__How to complete this task__
The records below are to be quoted in full; please keep every word exact.

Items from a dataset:
======
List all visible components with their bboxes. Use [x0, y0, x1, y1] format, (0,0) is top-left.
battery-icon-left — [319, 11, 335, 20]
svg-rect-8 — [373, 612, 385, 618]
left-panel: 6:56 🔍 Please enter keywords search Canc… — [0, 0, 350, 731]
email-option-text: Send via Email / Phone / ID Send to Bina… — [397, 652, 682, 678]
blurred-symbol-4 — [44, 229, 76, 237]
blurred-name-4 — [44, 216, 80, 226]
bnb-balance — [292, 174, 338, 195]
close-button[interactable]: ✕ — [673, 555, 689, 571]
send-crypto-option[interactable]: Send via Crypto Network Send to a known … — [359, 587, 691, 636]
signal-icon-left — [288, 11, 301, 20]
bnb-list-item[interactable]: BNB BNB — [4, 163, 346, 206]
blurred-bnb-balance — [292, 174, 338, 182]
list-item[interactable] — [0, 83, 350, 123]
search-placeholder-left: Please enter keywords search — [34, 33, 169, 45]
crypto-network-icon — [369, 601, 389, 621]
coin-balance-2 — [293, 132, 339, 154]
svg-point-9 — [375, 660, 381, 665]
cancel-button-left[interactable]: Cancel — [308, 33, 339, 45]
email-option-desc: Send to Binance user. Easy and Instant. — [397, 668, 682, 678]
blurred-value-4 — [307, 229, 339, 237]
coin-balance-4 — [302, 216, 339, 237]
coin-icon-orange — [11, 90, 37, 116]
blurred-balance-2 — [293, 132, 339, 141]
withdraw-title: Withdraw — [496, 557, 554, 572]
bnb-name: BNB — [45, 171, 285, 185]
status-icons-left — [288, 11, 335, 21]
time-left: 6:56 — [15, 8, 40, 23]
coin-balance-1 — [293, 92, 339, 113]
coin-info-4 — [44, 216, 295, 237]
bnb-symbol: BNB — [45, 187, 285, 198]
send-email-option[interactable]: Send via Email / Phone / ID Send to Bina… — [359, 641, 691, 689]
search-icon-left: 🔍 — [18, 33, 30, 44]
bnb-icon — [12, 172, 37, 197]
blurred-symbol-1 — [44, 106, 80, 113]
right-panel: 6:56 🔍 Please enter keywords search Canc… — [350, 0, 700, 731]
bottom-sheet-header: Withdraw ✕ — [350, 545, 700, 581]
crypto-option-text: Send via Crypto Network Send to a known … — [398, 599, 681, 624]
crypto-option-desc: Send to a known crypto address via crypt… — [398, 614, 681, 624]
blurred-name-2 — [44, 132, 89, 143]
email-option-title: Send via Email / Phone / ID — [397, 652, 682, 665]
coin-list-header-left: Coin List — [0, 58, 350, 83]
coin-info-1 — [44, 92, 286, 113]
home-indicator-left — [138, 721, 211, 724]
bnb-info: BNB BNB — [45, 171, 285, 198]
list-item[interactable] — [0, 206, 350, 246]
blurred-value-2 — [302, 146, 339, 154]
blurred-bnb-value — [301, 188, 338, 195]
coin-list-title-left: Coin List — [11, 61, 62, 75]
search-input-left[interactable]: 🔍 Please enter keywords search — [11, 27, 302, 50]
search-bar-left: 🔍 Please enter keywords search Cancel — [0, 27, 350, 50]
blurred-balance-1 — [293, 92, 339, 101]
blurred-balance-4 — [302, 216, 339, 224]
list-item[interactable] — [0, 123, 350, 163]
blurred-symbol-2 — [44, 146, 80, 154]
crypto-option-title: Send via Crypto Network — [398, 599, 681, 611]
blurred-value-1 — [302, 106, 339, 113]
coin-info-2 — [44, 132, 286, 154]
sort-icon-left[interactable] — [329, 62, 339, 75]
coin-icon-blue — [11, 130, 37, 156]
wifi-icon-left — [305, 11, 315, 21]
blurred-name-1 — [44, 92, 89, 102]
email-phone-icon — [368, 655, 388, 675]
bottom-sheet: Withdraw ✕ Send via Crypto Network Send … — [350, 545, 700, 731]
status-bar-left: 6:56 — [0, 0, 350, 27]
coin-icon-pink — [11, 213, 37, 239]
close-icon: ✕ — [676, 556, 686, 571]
======
__Answer for the task__
List all visible components with their bboxes. Use [x0, y0, x1, y1] format, (0,0) is top-left.
battery-icon-left — [319, 11, 335, 20]
svg-rect-8 — [373, 612, 385, 618]
left-panel: 6:56 🔍 Please enter keywords search Canc… — [0, 0, 350, 731]
email-option-text: Send via Email / Phone / ID Send to Bina… — [397, 652, 682, 678]
blurred-symbol-4 — [44, 229, 76, 237]
blurred-name-4 — [44, 216, 80, 226]
bnb-balance — [292, 174, 338, 195]
close-button[interactable]: ✕ — [673, 555, 689, 571]
send-crypto-option[interactable]: Send via Crypto Network Send to a known … — [359, 587, 691, 636]
signal-icon-left — [288, 11, 301, 20]
bnb-list-item[interactable]: BNB BNB — [4, 163, 346, 206]
blurred-bnb-balance — [292, 174, 338, 182]
list-item[interactable] — [0, 83, 350, 123]
search-placeholder-left: Please enter keywords search — [34, 33, 169, 45]
crypto-network-icon — [369, 601, 389, 621]
coin-balance-2 — [293, 132, 339, 154]
svg-point-9 — [375, 660, 381, 665]
cancel-button-left[interactable]: Cancel — [308, 33, 339, 45]
email-option-desc: Send to Binance user. Easy and Instant. — [397, 668, 682, 678]
blurred-value-4 — [307, 229, 339, 237]
coin-balance-4 — [302, 216, 339, 237]
coin-icon-orange — [11, 90, 37, 116]
blurred-balance-2 — [293, 132, 339, 141]
withdraw-title: Withdraw — [496, 557, 554, 572]
bnb-name: BNB — [45, 171, 285, 185]
status-icons-left — [288, 11, 335, 21]
time-left: 6:56 — [15, 8, 40, 23]
coin-balance-1 — [293, 92, 339, 113]
coin-info-4 — [44, 216, 295, 237]
bnb-symbol: BNB — [45, 187, 285, 198]
send-email-option[interactable]: Send via Email / Phone / ID Send to Bina… — [359, 641, 691, 689]
search-icon-left: 🔍 — [18, 33, 30, 44]
bnb-icon — [12, 172, 37, 197]
blurred-symbol-1 — [44, 106, 80, 113]
right-panel: 6:56 🔍 Please enter keywords search Canc… — [350, 0, 700, 731]
bottom-sheet-header: Withdraw ✕ — [350, 545, 700, 581]
crypto-option-text: Send via Crypto Network Send to a known … — [398, 599, 681, 624]
crypto-option-desc: Send to a known crypto address via crypt… — [398, 614, 681, 624]
blurred-name-2 — [44, 132, 89, 143]
email-option-title: Send via Email / Phone / ID — [397, 652, 682, 665]
coin-list-header-left: Coin List — [0, 58, 350, 83]
coin-info-1 — [44, 92, 286, 113]
home-indicator-left — [138, 721, 211, 724]
bnb-info: BNB BNB — [45, 171, 285, 198]
list-item[interactable] — [0, 206, 350, 246]
blurred-value-2 — [302, 146, 339, 154]
blurred-bnb-value — [301, 188, 338, 195]
coin-list-title-left: Coin List — [11, 61, 62, 75]
search-input-left[interactable]: 🔍 Please enter keywords search — [11, 27, 302, 50]
search-bar-left: 🔍 Please enter keywords search Cancel — [0, 27, 350, 50]
blurred-balance-1 — [293, 92, 339, 101]
blurred-balance-4 — [302, 216, 339, 224]
list-item[interactable] — [0, 123, 350, 163]
blurred-symbol-2 — [44, 146, 80, 154]
crypto-option-title: Send via Crypto Network — [398, 599, 681, 611]
blurred-value-1 — [302, 106, 339, 113]
coin-info-2 — [44, 132, 286, 154]
sort-icon-left[interactable] — [329, 62, 339, 75]
coin-icon-blue — [11, 130, 37, 156]
wifi-icon-left — [305, 11, 315, 21]
blurred-name-1 — [44, 92, 89, 102]
email-phone-icon — [368, 655, 388, 675]
bottom-sheet: Withdraw ✕ Send via Crypto Network Send … — [350, 545, 700, 731]
status-bar-left: 6:56 — [0, 0, 350, 27]
coin-icon-pink — [11, 213, 37, 239]
close-icon: ✕ — [676, 556, 686, 571]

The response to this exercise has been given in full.